RI Paling Jarang Ngutang Dibandingkan Malaysia & Singapura

Prabawati Sriningrum , Jurnalis · Jum'at 21 November 2014 13:52 WIB
https: img-k.okeinfo.net content 2014 11 21 20 1068877 ri-paling-jarang-ngutang-dibandingkan-malaysia-singapura-cRDyfEX4HU.jpg Ilustrasi Utang Luar Negeri. (Foto: Reuters)
JAKARTA - Perkembangan surat utang Indonesia, baik korporasi maupun pemerintah, hingga Juli 2014 mencapai USD123 miliar.
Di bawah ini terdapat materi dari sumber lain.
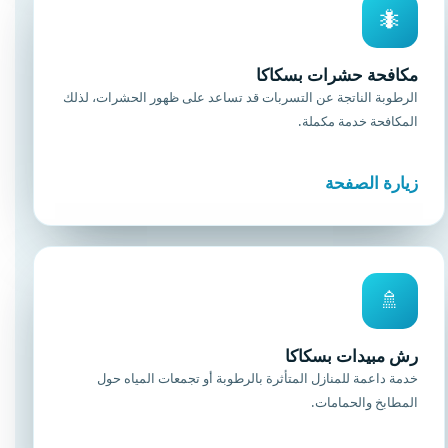
🐜
مكافحة حشرات بسكاكا
الرطوبة الناتجة عن التسربات قد تساعد على ظهور الحشرات، لذلك
المكافحة خدمة مكملة.
زيارة الصفحة
🚿
رش مبيدات بسكاكا
خدمة داعمة للمنازل المتأثرة بالرطوبة أو تجمعات المياه حول
المطابخ والحمامات.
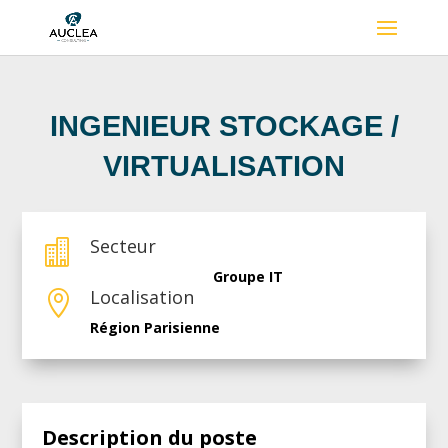
INGENIEUR STOCKAGE /
VIRTUALISATION
Secteur

Groupe IT
Localisation

Région Parisienne
Description du poste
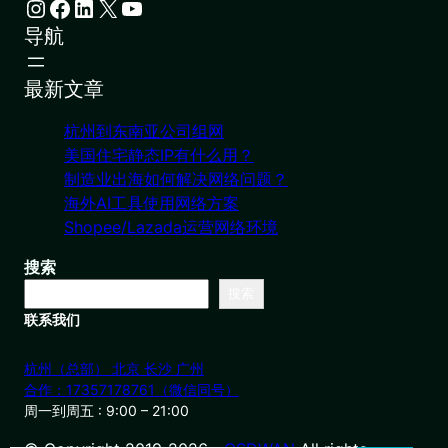
Instagram
Facebook
LinkedIn
X
YouTube
导航
最新文章
杭州到东南亚公司组网
美国住宅静态IP有什么用？
制造业出海如何解决网络问题？
海外AI工具使用网络方案
Shopee/Lazada运营网络环境
搜索
搜索
联系我们
杭州（总部） 北京 长沙 广州
合作：17357178761（微信同号）
周一到周五 : 9:00 – 21:00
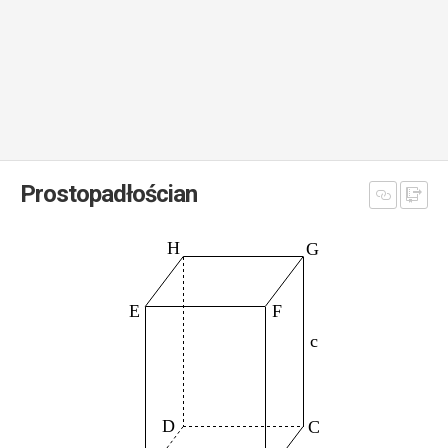
Prostopadłościan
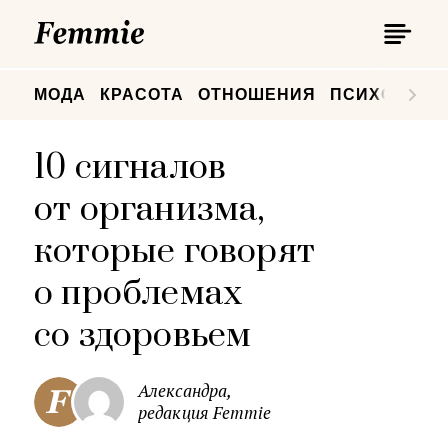
П
Femmie
П
МОДА
КРАСОТА
ОТНОШЕНИЯ
ПСИХОЛОГИ
10 сигналов
от организма,
которые говорят
о проблемах
со здоровьем
Александра,
редакция Femmie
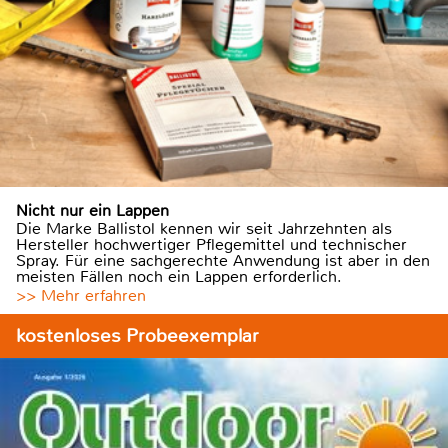
Nicht nur ein Lappen
Die Marke Ballistol kennen wir seit Jahrzehnten als
Hersteller hochwertiger Pflegemittel und technischer
Spray. Für eine sachgerechte Anwendung ist aber in den
meisten Fällen noch ein Lappen erforderlich.
>> Mehr erfahren
kostenloses Probeexemplar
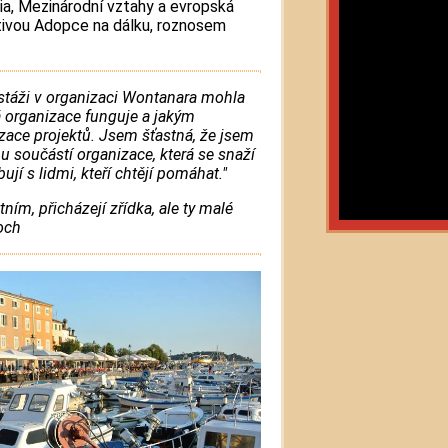
dia, Mezinárodní vztahy a evropská
tivou Adopce na dálku, roznosem
stáži v organizaci Wontanara mohla
á organizace funguje a jakým
zace projektů. Jsem šťastná, že jsem
u součástí organizace, která se snaží
ují s lidmi, kteří chtějí pomáhat."
tním, přicházejí zřídka, ale ty malé
Koch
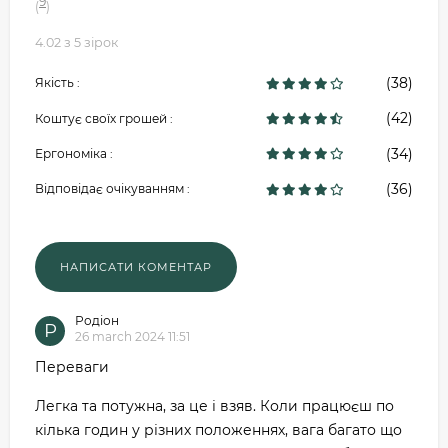
9
(
)
4.02 з 5 зірок
(38)
Якість :
(42)
Коштує своїх грошей :
(34)
Ергономіка :
(36)
Відповідає очікуванням :
Родіон
Р
26 march 2024 11:51
Переваги
Легка та потужна, за це і взяв. Коли працюєш по
кілька годин у різних положеннях, вага багато що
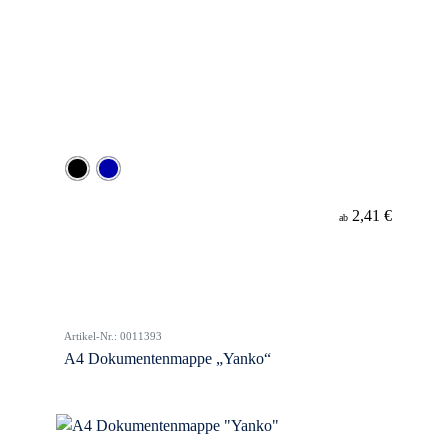
2,41 €
ab
Artikel-Nr.: 0011393
A4 Dokumentenmappe „Yanko“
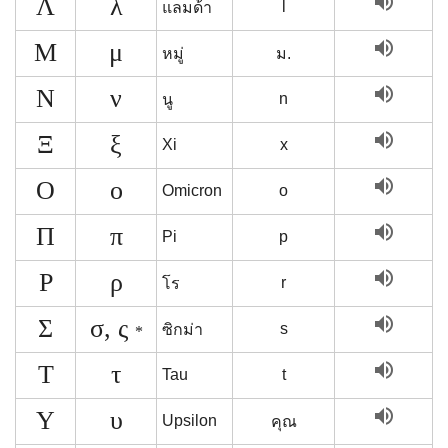
volume_up
Λ
λ
l
แลมด้า
volume_up
Μ
μ
หมู่
ม.
volume_up
Ν
ν
n
นู
volume_up
Ξ
ξ
Xi
x
volume_up
Ο
ο
Omicron
o
volume_up
Π
π
Pi
p
volume_up
Ρ
ρ
r
โร
volume_up
Σ
σ, ς
s
ซิกม่า
*
volume_up
Τ
τ
Tau
t
volume_up
Υ
υ
Upsilon
คุณ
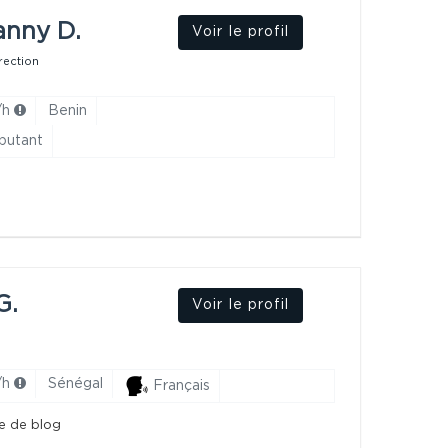
anny D.
Voir le profil
rection
/h
Benin
ebutant
G.
Voir le profil
/h
Sénégal
Français
re de blog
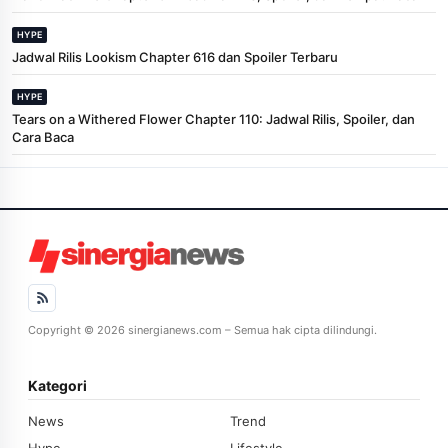
HYPE
Jadwal Rilis Lookism Chapter 616 dan Spoiler Terbaru
HYPE
Tears on a Withered Flower Chapter 110: Jadwal Rilis, Spoiler, dan
Cara Baca
Copyright © 2026 sinergianews.com – Semua hak cipta dilindungi.
Kategori
News
Trend
Hype
Lifestyle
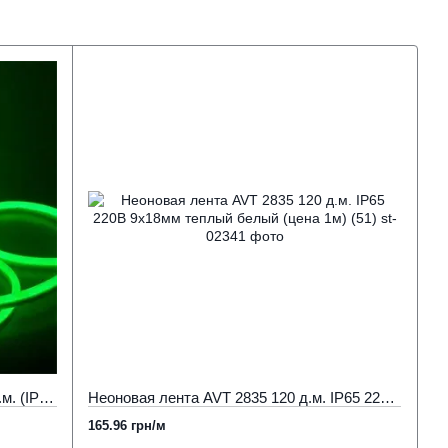
Неоновая лента AVT 2835 10W 120 д.м. (IP65) 220В 9х18мм зеленый (цена 1м) (51)
Неоновая лента AVT 2835 120 д.м. IP65 220В 9х18мм теплый белый (цена 1м) (51)
165.96 грн/м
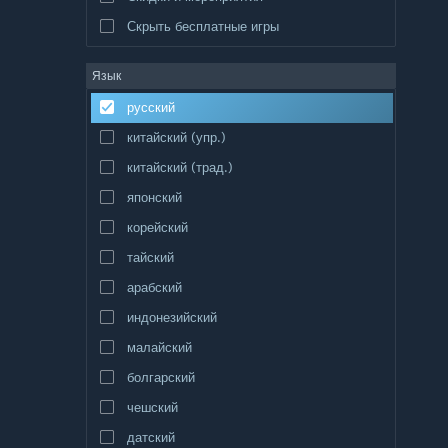
Скрыть бесплатные игры
Язык
русский
китайский (упр.)
китайский (трад.)
японский
корейский
тайский
арабский
индонезийский
малайский
болгарский
чешский
датский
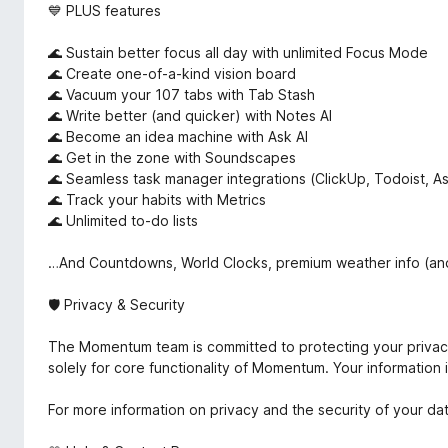
💙 PLUS features
🌊 Sustain better focus all day with unlimited Focus Mode
🌊 Create one-of-a-kind vision board
🌊 Vacuum your 107 tabs with Tab Stash
🌊 Write better (and quicker) with Notes AI
🌊 Become an idea machine with Ask AI
🌊 Get in the zone with Soundscapes
🌊 Seamless task manager integrations (ClickUp, Todoist, As
🌊 Track your habits with Metrics
🌊 Unlimited to-do lists
…And Countdowns, World Clocks, premium weather info (an
🛡️ Privacy & Security
The Momentum team is committed to protecting your privacy
solely for core functionality of Momentum. Your information i
For more information on privacy and the security of your dat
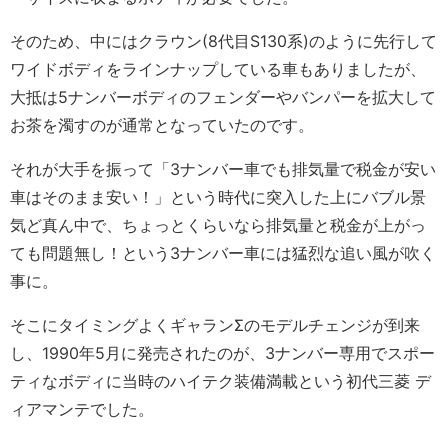
そのため、中にはクラウン(8代目S130系)のように先行して
ワイドボディをラインナップしている車もありましたが、
大抵は5ナンバーボディのフェンダーやバンパーを拡大して
お茶を濁すのが通常となっていたのです。
それが大手を振って「3ナンバー車でも排気量で税金が安い
車はそのまま安い！」という時代に突入した上にバブル景
気ど真ん中で、ちょっとくらいなら排気量と税金が上がっ
ても問題無し！という3ナンバー車には猛烈な追い風が吹く
事に。
そこにタイミングよくギャランΣのモデルチェンジが到来
し、1990年5月に発売されたのが、3ナンバー専用でスポー
ティなボディに当時のハイテク装備満載という初代三菱 デ
ィアマンテでした。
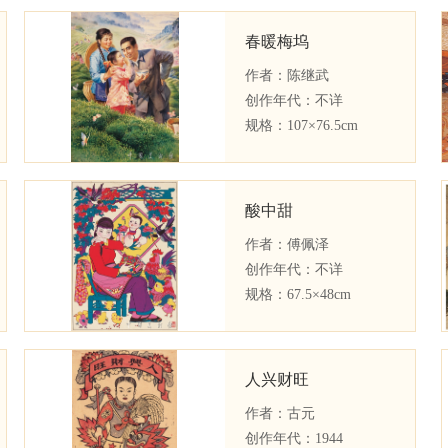
春暖梅坞
作者：
陈继武
创作年代：
不详
规格：
107×76.5cm
酸中甜
作者：
傅佩泽
创作年代：
不详
规格：
67.5×48cm
人兴财旺
作者：
古元
创作年代：
1944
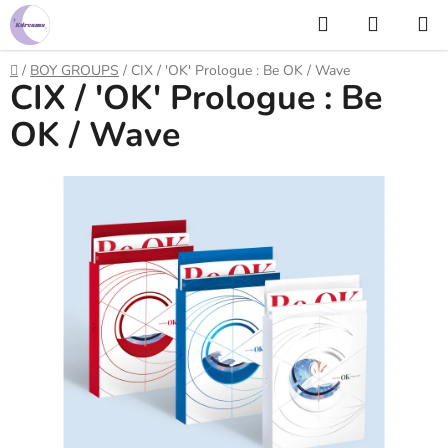
Prejsť
Hľadať
NÁKUP
na
KOŠÍK
obsah
Domov
/
BOY GROUPS
/
CIX / 'OK' Prologue : Be OK / Wave
CIX / 'OK' Prologue : Be
OK / Wave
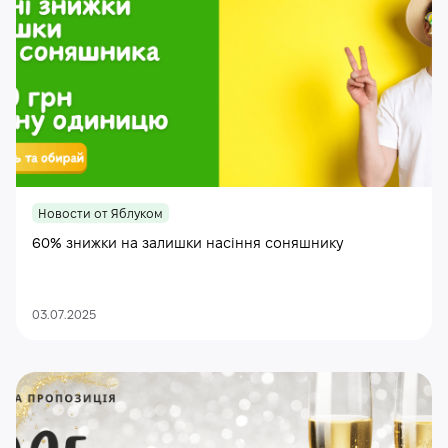
Новости от Яблуком
60% знижки на залишки насіння соняшнику
03.07.2025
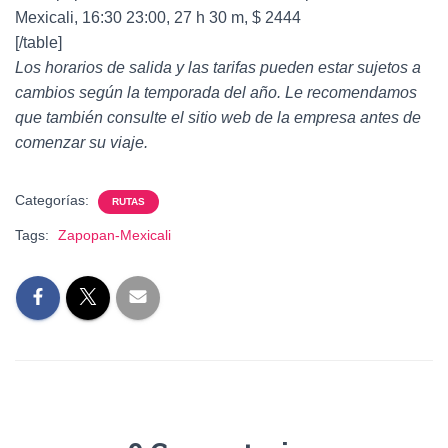
Mexicali, 16:30 23:00, 27 h 30 m, $ 2444
[/table]
Los horarios de salida y las tarifas pueden estar sujetos a
cambios según la temporada del año. Le recomendamos
que también consulte el sitio web de la empresa antes de
comenzar su viaje.
Categorías:
RUTAS
Tags:
Zapopan-Mexicali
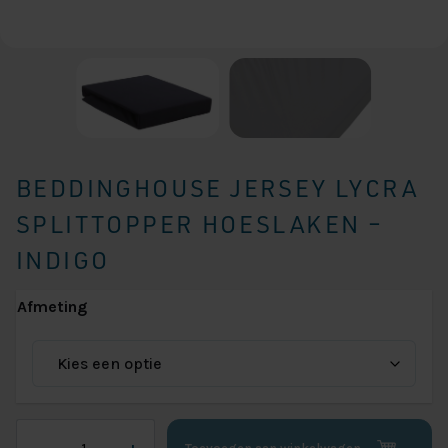
BEDDINGHOUSE JERSEY LYCRA
SPLITTOPPER HOESLAKEN –
INDIGO
Afmeting
Beddinghouse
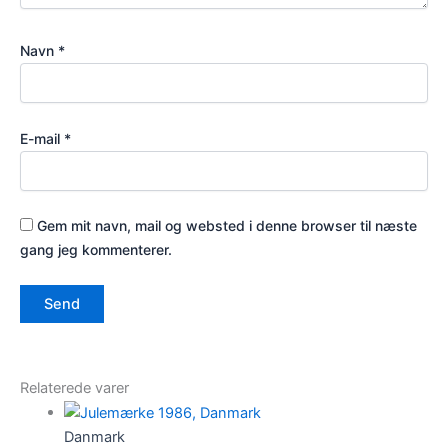
Navn
*
E-mail
*
Gem mit navn, mail og websted i denne browser til næste
gang jeg kommenterer.
Relaterede varer
Danmark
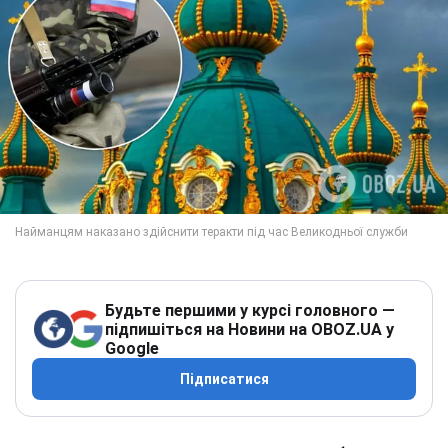
Будьте першими у курсі головного —
підпишіться на Новини на OBOZ.UA у
Google
Підписатися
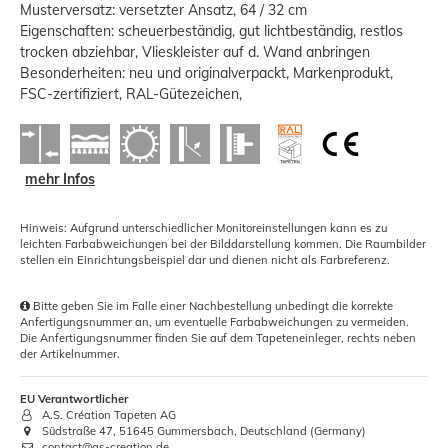
Musterversatz: versetzter Ansatz, 64 / 32 cm
Eigenschaften: scheuerbeständig, gut lichtbeständig, restlos
trocken abziehbar, Vlieskleister auf d. Wand anbringen
Besonderheiten: neu und originalverpackt, Markenprodukt,
FSC-zertifiziert, RAL-Gütezeichen,
mehr Infos
Hinweis: Aufgrund unterschiedlicher Monitoreinstellungen kann es zu
leichten Farbabweichungen bei der Bilddarstellung kommen. Die Raumbilder
stellen ein Einrichtungsbeispiel dar und dienen nicht als Farbreferenz.
Bitte geben Sie im Falle einer Nachbestellung unbedingt die korrekte
Anfertigungsnummer an, um eventuelle Farbabweichungen zu vermeiden.
Die Anfertigungsnummer finden Sie auf dem Tapeteneinleger, rechts neben
der Artikelnummer.
EU Verantwortlicher
A.S. Création Tapeten AG
Südstraße 47, 51645 Gummersbach, Deutschland (Germany)
contact@as-creation.de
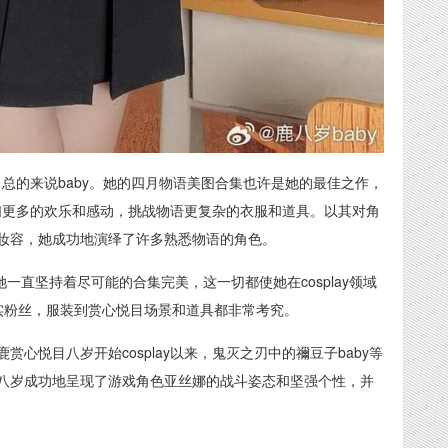
宰，总的来说baby。她的四月物语美图合集也许是她的最佳之作，
好者们更多的欢乐和感动，挑战物语更复杂的衣服和道具。以其对角
妆容，她成功地演绎了许多熟悉物语的角色。
她一直坚持着尽可能的合集完美，这一切都使她在cosplay领域
实粉丝，服装到赏心悦目场景和道具都非常考究。
心悦目八岁开始cosplay以来，鬼灭之刃中的禰豆子baby等
八岁成功地呈现了游戏角色亚丝娜的战斗姿态和坚强个性，并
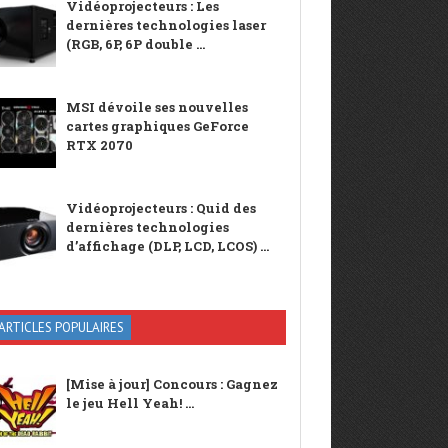
Vidéoprojecteurs : Les
dernières technologies laser
(RGB, 6P, 6P double ...
MSI dévoile ses nouvelles
cartes graphiques GeForce
RTX 2070
Vidéoprojecteurs : Quid des
dernières technologies
d’affichage (DLP, LCD, LCOS) ...
ARTICLES POPULAIRES
[Mise à jour] Concours : Gagnez
le jeu Hell Yeah! ...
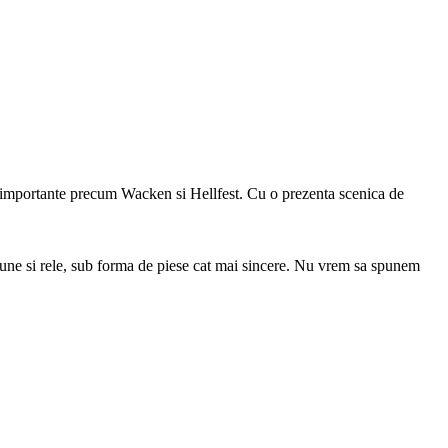
e importante precum Wacken si Hellfest. Cu o prezenta scenica de
 bune si rele, sub forma de piese cat mai sincere. Nu vrem sa spunem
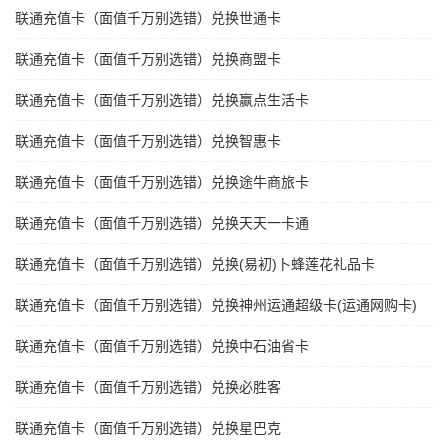
联通充值卡（面值千万别选错）兑换世通卡
联通充值卡（面值千万别选错）兑换商盟卡
联通充值卡（面值千万别选错）兑换赢点生活卡
联通充值卡（面值千万别选错）兑换智惠卡
联通充值卡（面值千万别选错）兑换途牛商旅卡
联通充值卡（面值千万别选错）兑换天天一卡通
联通充值卡（面值千万别选错）兑换(易初)卜蜂莲花礼品卡
联通充值卡（面值千万别选错）兑换神州运通超级卡(运通网购卡)
联通充值卡（面值千万别选错）兑换中石油省卡
联通充值卡（面值千万别选错）兑换必胜客
联通充值卡（面值千万别选错）兑换星巴克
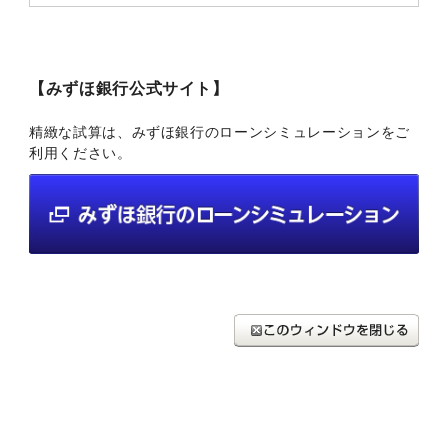
【みずほ銀行公式サイト】
精緻な試算は、みずほ銀行のローンシミュレーションをご
利用ください。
Angka tersebut, masih di bawah Malaysia yang mencapai USD328 miliar, Thailand USD283 miliar serta Singapura USD247 miliar.

Menteri Keuangan Bambang PS Brodjonegoro mengaku perkembangan surat utang di Tanah Air masih terbilang tertinggal. Dia menjelaskan, jika dilihat dari pertumbuhan ekonominya, maka Indonesia sudah tertinggal dari pembiayaan.

"Pada saat yang sama PDB Indonesia di atas Malaysia, Thailand dan Singapura. Sehingga, secara relatif PDB pasar surat utang indonesia masih tertinggal," tuturnya dalam peluncuran Indonesia Bond Index (Indodex), di Jakarta, Jumat (20/11/2014).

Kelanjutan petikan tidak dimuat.